BULUKUMBA, BKM — Bupati Bulukumba Andi Muchtar Ali Yusuf menghadiri kegiatan penerimaan tenaga pendamping gizi desa lokus program Aksi Stop Stunting (ASS) tingkat Kabupaten Bulukumba di Ruang Pola Kantor Bupati Bulukumba, Kamis (31/7). Andi Utta meminta semua elemen masyarakat untuk mendukung penuh Aksi Setop Stunting di desa lokus.
“Kepada semua elemen masyarakat desa lokus, kami mengimbau untuk memberi dukungan penuh kepada petugas untuk Aksi Setop Stunting. Mari sama-sama berkomitmen untuk percepatan penurunan stunting,” ujarnya.
Andi Utta menuturkan penurunan angka stunting lebih signifikan lagi bisa terwujud. Asalkan semua elemen yang terlibat, benar-benar bekerja secara maksimal dengan kolaborasi lintas sektor, kemudian intervensinya terarah dan terukur. Menurunkan angka stunting bukan sebatas mengandalkan retorika dan konsep semata yang hanya melakukan rapat-rapat tanpa aksi nyata di lapangan.
“Kalau hanya konsep tanpa kerja, kalau hanya menggugurkan kewajiban saja tanpa inovasi, parahnya kalau wawasannya rendah, itu juga namanya “stunting wawasan.” Saya tidak mau kalau hanya sebatas rapat. Harus ada aksi nyata,” ungkap Andi Utta.
Menurut dia, semua stakeholders yang terlibat, semestinya menanamkan rasa malu agar angka stunting bisa menurun secara drastis. Andi Utta juga mencontohkan dirinya yang selalu punya rasa malu jika tak mampu berbuat apa-apa untuk kemajuan daerah.
“Untuk apa saya jadi bupati di Bulukumba kalau tak bisa memberi solusi. Camat juga harus malu kalau tak bisa ngatasin stunting. Percuma juga banyak harta kalau masih ada tetangga kita kena gizi buruk.
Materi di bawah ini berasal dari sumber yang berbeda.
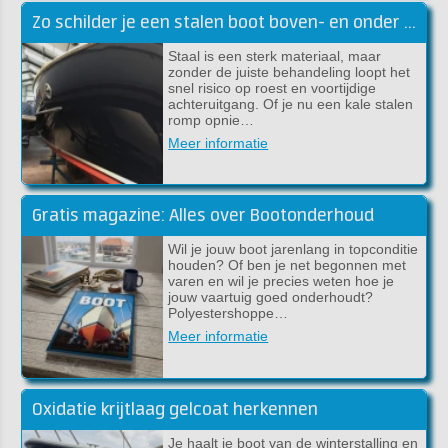
Zo schilder je een stalen boot boven- en onder de waterlijn
Staal is een sterk materiaal, maar
zonder de juiste behandeling loopt het
snel risico op roest en voortijdige
achteruitgang. Of je nu een kale stalen
romp opnie…
Meer informatie
Gratis magazine: Alles over Bootonderhoud
Wil je jouw boot jarenlang in topconditie
houden? Of ben je net begonnen met
varen en wil je precies weten hoe je
jouw vaartuig goed onderhoudt?
Polyestershoppe…
Meer informatie
Oxidatie krijtlaag gelcoat herkennen
Je haalt je boot van de winterstalling en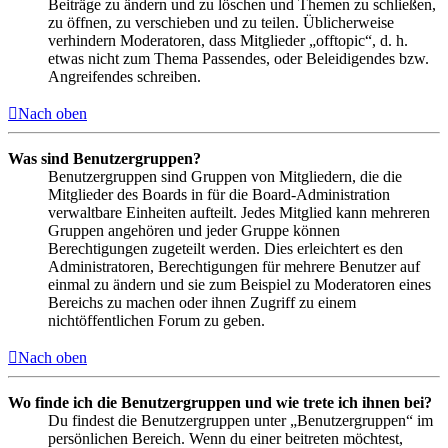
Beiträge zu ändern und zu löschen und Themen zu schließen,
zu öffnen, zu verschieben und zu teilen. Üblicherweise
verhindern Moderatoren, dass Mitglieder „offtopic“, d. h.
etwas nicht zum Thema Passendes, oder Beleidigendes bzw.
Angreifendes schreiben.
Nach oben
Was sind Benutzergruppen?
Benutzergruppen sind Gruppen von Mitgliedern, die die
Mitglieder des Boards in für die Board-Administration
verwaltbare Einheiten aufteilt. Jedes Mitglied kann mehreren
Gruppen angehören und jeder Gruppe können
Berechtigungen zugeteilt werden. Dies erleichtert es den
Administratoren, Berechtigungen für mehrere Benutzer auf
einmal zu ändern und sie zum Beispiel zu Moderatoren eines
Bereichs zu machen oder ihnen Zugriff zu einem
nichtöffentlichen Forum zu geben.
Nach oben
Wo finde ich die Benutzergruppen und wie trete ich ihnen bei?
Du findest die Benutzergruppen unter „Benutzergruppen“ im
persönlichen Bereich. Wenn du einer beitreten möchtest,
Percuma harta melimpah, tapi ngelihatin saudara kita yang stunting,” pinta Andi Utta agar penanganan stunting dikeroyok bersama.
Andi Utta juga menyampaikan terima kasih kepada Pemprov Sulsel yang menyupport Pemkab Bulukumba dalam percepatan penurunan stunting, melalui program Aksi Setop Stunting.
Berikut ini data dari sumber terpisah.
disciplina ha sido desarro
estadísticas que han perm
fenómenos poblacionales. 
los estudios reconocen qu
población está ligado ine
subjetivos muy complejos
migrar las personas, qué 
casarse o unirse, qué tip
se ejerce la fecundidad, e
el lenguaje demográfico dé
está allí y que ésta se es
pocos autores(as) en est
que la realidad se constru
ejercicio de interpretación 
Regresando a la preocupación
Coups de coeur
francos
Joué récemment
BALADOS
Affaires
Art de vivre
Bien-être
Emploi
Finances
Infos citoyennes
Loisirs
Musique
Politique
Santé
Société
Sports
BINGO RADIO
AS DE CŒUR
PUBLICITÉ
“Terima kasih kepada semua saudaraku, jajaran Dinas Kesehatan, DPPKBPPA, Tim Penggerak PKK, Camat, Lurah dan Kepala Desa, sehingga stunting Bulukumba turun signifikan di tahun 2024 lalu,” imbuhnya.
Penerimaan tenaga pendamping gizi desa lokus program Aksi Setop Stunting (ASS) tingkat Kabupaten Bulukumba ini, juga dihadiri Wakil Bupati Andi Edy Manaf, Ketua Tim Penggerak PKK Kabupaten Bulukumba Hj Andi Herfida Muchtar,, beberapa pejabat Dinkes dan DPPKBPPPA, serta para pendamping gizi desa lokus.
Kepala Dinas Kesehatan Bulukumba, dr. H. Muhammad Amrullah mengungkapkan bahwa kegiatan ASS ini merupakan kegiatan Pemprov Sulsel dengan pemberdayaan masyarakat desa. Mereka yang terlibat lanjut dia, yaitu tenaga pendamping gizi desa lokus, PKK Kabupaten lokus, tenaga dokter desa lokus, ketua PKK desa lokus, serta kader pendamping desa lokus.
“Kegiatan yang dilakukan, yakni identifikasi dan penemuan Balita bermasalah gizi di 21 desa lokus, pemeriksaan dan pelayanan kesehatan Balita bermasalah gizi serta rujukan bagi Balita Red Flag yang tidak dapat ditangani di Puskesmas,” jelas dr Amrullah.
“Selanjutnya intervensi gizi menggunakan paket intervensi bagi Balita dan ibu hamil bermasalah gizi, melakukan pendampingan edukasi dan konseling bagi Balita dan ibu hamil bermasalah gizi, serta melakukan monitoring evaluasi pelaksanaan kegiatan dan pencatatan,” tambahnya. (ful)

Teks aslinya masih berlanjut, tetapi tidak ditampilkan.